▶ DESCRIPTION OF THE TASK: The answer should consist of the records below, repeated exactly, and no pictures.

[AVAILABLE RECORDS — start]

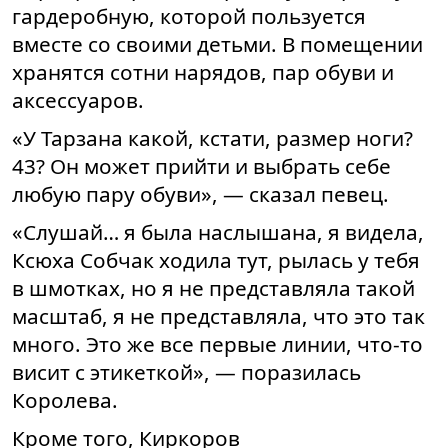
гардеробную, которой пользуется
вместе со своими детьми. В помещении
хранятся сотни нарядов, пар обуви и
аксессуаров.
«У Тарзана какой, кстати, размер ноги?
43? Он может прийти и выбрать себе
любую пару обуви», — сказал певец.
«Слушай… я была наслышана, я видела,
Ксюха Собчак ходила тут, рылась у тебя
в шмотках, но я не представляла такой
масштаб, я не представляла, что это так
много. Это же все первые линии, что-то
висит с этикеткой», — поразилась
Королева.
Кроме того, Киркоров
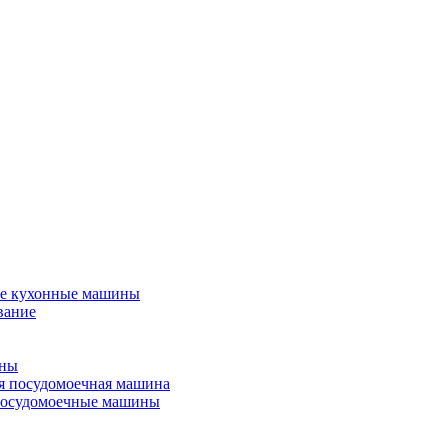
е кухонные машины
вание
ины
я посудомоечная машина
посудомоечные машины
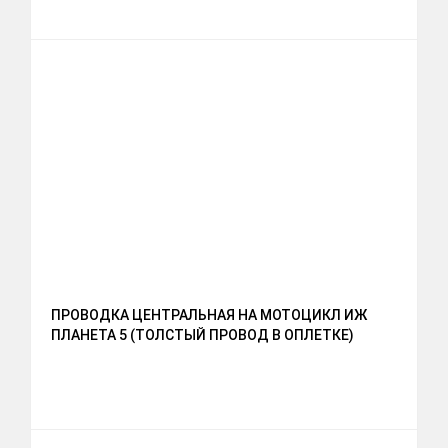
ПРОВОДКА ЦЕНТРАЛЬНАЯ НА МОТОЦИКЛ ИЖ
ПЛАНЕТА 5 (ТОЛСТЫЙ ПРОВОД В ОПЛЕТКЕ)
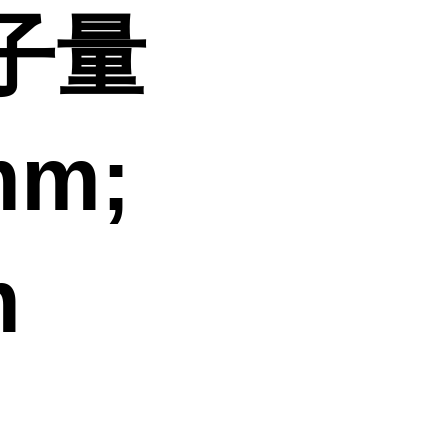
子量
mm;
m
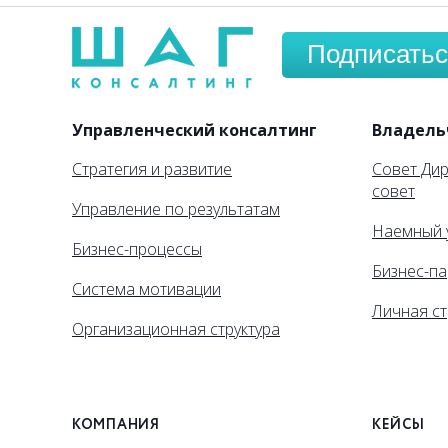
Подписатьс
Управленческий консалтинг
Владель
Стратегия и развитие
Совет Ди
совет
Управление по результатам
Наемный 
Бизнес-процессы
Бизнес-па
Система мотивации
Личная ст
Организационная структура
КОМПАНИЯ
КЕЙСЫ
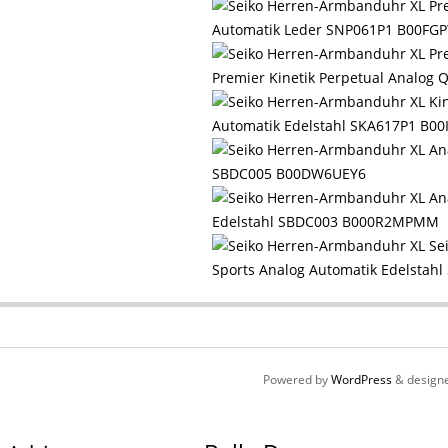
Automatik Leder SNP061P1 B00FG
Premier Kinetik Perpetual Analo
Automatik Edelstahl SKA617P1 B00
SBDC005 B00DW6UEY6
Edelstahl SBDC003 B000R2MPMM
Sports Analog Automatik Edelsta
Powered by
WordPress
& design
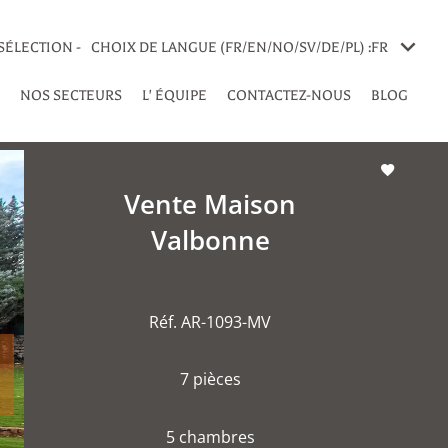
SÉLECTION -
CHOIX DE LANGUE (FR/EN/NO/SV/DE/PL) :
FR
NOS SECTEURS
L' ÉQUIPE
CONTACTEZ-NOUS
BLOG
Vente Maison
Valbonne
Réf. AR-1093-MV
7 pièces
5 chambres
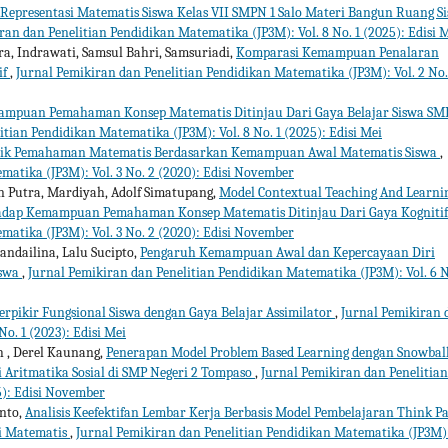
 Representasi Matematis Siswa Kelas VII SMPN 1 Salo Materi Bangun Ruang Si
ran dan Penelitian Pendidikan Matematika (JP3M): Vol. 8 No. 1 (2025): Edisi 
a, Indrawati, Samsul Bahri, Samsuriadi,
Komparasi Kemampuan Penalaran
if
,
Jurnal Pemikiran dan Penelitian Pendidikan Matematika (JP3M): Vol. 2 No.
mampuan Pemahaman Konsep Matematis Ditinjau Dari Gaya Belajar Siswa SM
tian Pendidikan Matematika (JP3M): Vol. 8 No. 1 (2025): Edisi Mei
tik Pemahaman Matematis Berdasarkan Kemampuan Awal Matematis Siswa
,
matika (JP3M): Vol. 3 No. 2 (2020): Edisi November
n Putra, Mardiyah, Adolf Simatupang,
Model Contextual Teaching And Learni
hadap Kemampuan Pemahaman Konsep Matematis Ditinjau Dari Gaya Kogniti
matika (JP3M): Vol. 3 No. 2 (2020): Edisi November
andailina, Lalu Sucipto,
Pengaruh Kemampuan Awal dan Kepercayaan Diri
iswa
,
Jurnal Pemikiran dan Penelitian Pendidikan Matematika (JP3M): Vol. 6 N
erpikir Fungsional Siswa dengan Gaya Belajar Assimilator
,
Jurnal Pemikiran 
o. 1 (2023): Edisi Mei
ih , Derel Kaunang,
Penerapan Model Problem Based Learning dengan Snowbal
Aritmatika Sosial di SMP Negeri 2 Tompaso
,
Jurnal Pemikiran dan Penelitian
5): Edisi November
nto,
Analisis Keefektifan Lembar Kerja Berbasis Model Pembelajaran Think Pa
i Matematis
,
Jurnal Pemikiran dan Penelitian Pendidikan Matematika (JP3M)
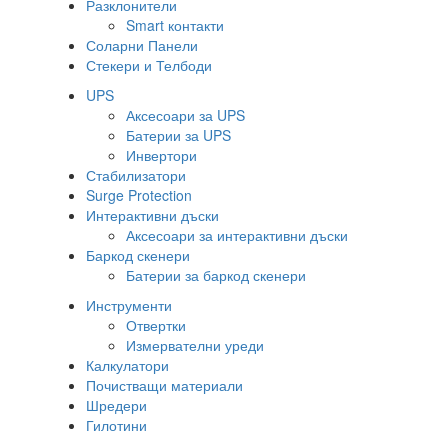
Разклонители
Smart контакти
Соларни Панели
Стекери и Телбоди
UPS
Аксесоари за UPS
Батерии за UPS
Инвертори
Стабилизатори
Surge Protection
Интерактивни дъски
Аксесоари за интерактивни дъски
Баркод скенери
Батерии за баркод скенери
Инструменти
Отвертки
Измервателни уреди
Калкулатори
Почистващи материали
Шредери
Гилотини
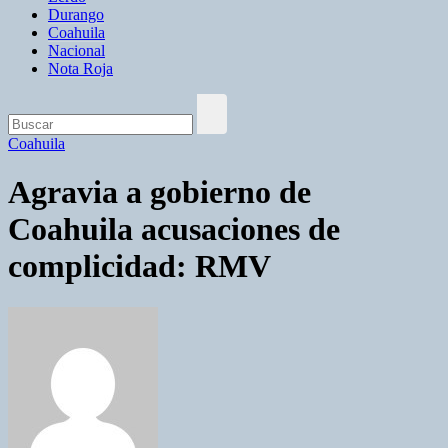
Durango
Coahuila
Nacional
Nota Roja
Coahuila
Agravia a gobierno de
Coahuila acusaciones de
complicidad: RMV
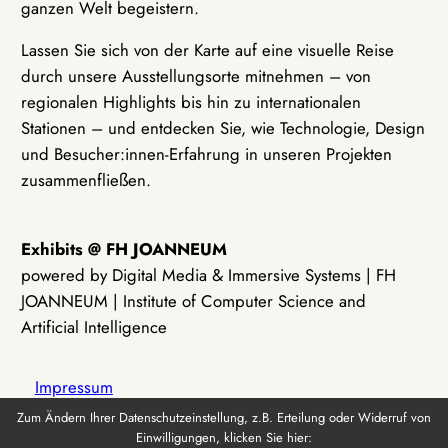
ganzen Welt begeistern.
Lassen Sie sich von der Karte auf eine visuelle Reise
durch unsere Ausstellungsorte mitnehmen – von
regionalen Highlights bis hin zu internationalen
Stationen – und entdecken Sie, wie Technologie, Design
und Besucher:innen-Erfahrung in unseren Projekten
zusammenfließen.
Exhibits @ FH JOANNEUM
powered by Digital Media & Immersive Systems | FH
JOANNEUM | Institute of Computer Science and
Artificial Intelligence
Impressum
Zum Ändern Ihrer Datenschutzeinstellung, z.B. Erteilung oder Widerruf von
Einwilligungen, klicken Sie hier:
Datenschutz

[AVAILABLE RECORDS — finish]

▶ SOLUTION:
гардеробную, которой пользуется
вместе со своими детьми. В помещении
хранятся сотни нарядов, пар обуви и
аксессуаров.
«У Тарзана какой, кстати, размер ноги?
43? Он может прийти и выбрать себе
любую пару обуви», — сказал певец.
«Слушай… я была наслышана, я видела,
Ксюха Собчак ходила тут, рылась у тебя
в шмотках, но я не представляла такой
масштаб, я не представляла, что это так
много. Это же все первые линии, что-то
висит с этикеткой», — поразилась
Королева.
Кроме того, Киркоров
е кухонные машины
вание
ины
я посудомоечная машина
посудомоечные машины
ПРОВОДКА ЦЕНТРАЛЬНАЯ НА МОТОЦИКЛ ИЖ
ПЛАНЕТА 5 (ТОЛСТЫЙ ПРОВОД В ОПЛЕТКЕ)
子量
mm;
m
Подписатьс
Управленческий консалтинг
Владель
Стратегия и развитие
Совет Ди
совет
Управление по результатам
Наемный 
Бизнес-процессы
Бизнес-па
Система мотивации
Личная ст
Организационная структура
КОМПАНИЯ
КЕЙСЫ
Automatik Leder SNP061P1 B00FG
Premier Kinetik Perpetual Analo
Automatik Edelstahl SKA617P1 B00
SBDC005 B00DW6UEY6
Edelstahl SBDC003 B000R2MPMM
Sports Analog Automatik Edelsta
Powered by
WordPress
& design
SÉLECTION -
CHOIX DE LANGUE (FR/EN/NO/SV/DE/PL) :
FR
NOS SECTEURS
L' ÉQUIPE
CONTACTEZ-NOUS
BLOG
Vente Maison
Valbonne
Réf. AR-1093-MV
7 pièces
5 chambres
 Representasi Matematis Siswa Kelas VII SMPN 1 Salo Materi Bangun Ruang Si
ran dan Penelitian Pendidikan Matematika (JP3M): Vol. 8 No. 1 (2025): Edisi 
a, Indrawati, Samsul Bahri, Samsuriadi,
Komparasi Kemampuan Penalaran
if
,
Jurnal Pemikiran dan Penelitian Pendidikan Matematika (JP3M): Vol. 2 No.
mampuan Pemahaman Konsep Matematis Ditinjau Dari Gaya Belajar Siswa SM
tian Pendidikan Matematika (JP3M): Vol. 8 No. 1 (2025): Edisi Mei
tik Pemahaman Matematis Berdasarkan Kemampuan Awal Matematis Siswa
,
matika (JP3M): Vol. 3 No. 2 (2020): Edisi November
n Putra, Mardiyah, Adolf Simatupang,
Model Contextual Teaching And Learni
hadap Kemampuan Pemahaman Konsep Matematis Ditinjau Dari Gaya Kogniti
matika (JP3M): Vol. 3 No. 2 (2020): Edisi November
andailina, Lalu Sucipto,
Pengaruh Kemampuan Awal dan Kepercayaan Diri
iswa
,
Jurnal Pemikiran dan Penelitian Pendidikan Matematika (JP3M): Vol. 6 N
erpikir Fungsional Siswa dengan Gaya Belajar Assimilator
,
Jurnal Pemikiran 
o. 1 (2023): Edisi Mei
ih , Derel Kaunang,
Penerapan Model Problem Based Learning dengan Snowbal
Aritmatika Sosial di SMP Negeri 2 Tompaso
,
Jurnal Pemikiran dan Penelitian
5): Edisi November
nto,
Analisis Keefektifan Lembar Kerja Berbasis Model Pembelajaran Think Pa
i Matematis
,
Jurnal Pemikiran dan Penelitian Pendidikan Matematika (JP3M)
Разклонители
Smart контакти
Соларни Панели
Стекери и Телбоди
UPS
Аксесоари за UPS
Батерии за UPS
Инвертори
Стабилизатори
Surge Protection
Интерактивни дъски
Аксесоари за интерактивни дъски
Баркод скенери
Батерии за баркод скенери
Инструменти
Отвертки
Измервателни уреди
Калкулатори
Почистващи материали
Шредери
Гилотини
Durango
Coahuila
Nacional
Nota Roja
Coahuila
Agravia a gobierno de
Coahuila acusaciones de
complicidad: RMV
ganzen Welt begeistern.
Lassen Sie sich von der Karte auf eine visuelle Reise
durch unsere Ausstellungsorte mitnehmen – von
regionalen Highlights bis hin zu internationalen
Stationen – und entdecken Sie, wie Technologie, Design
und Besucher:innen-Erfahrung in unseren Projekten
zusammenfließen.
Exhibits @ FH JOANNEUM
powered by Digital Media & Immersive Systems | FH
JOANNEUM | Institute of Computer Science and
Artificial Intelligence
Impressum
Zum Ändern Ihrer Datenschutzeinstellung, z.B. Erteilung oder Widerruf von
Einwilligungen, klicken Sie hier:
Datenschutz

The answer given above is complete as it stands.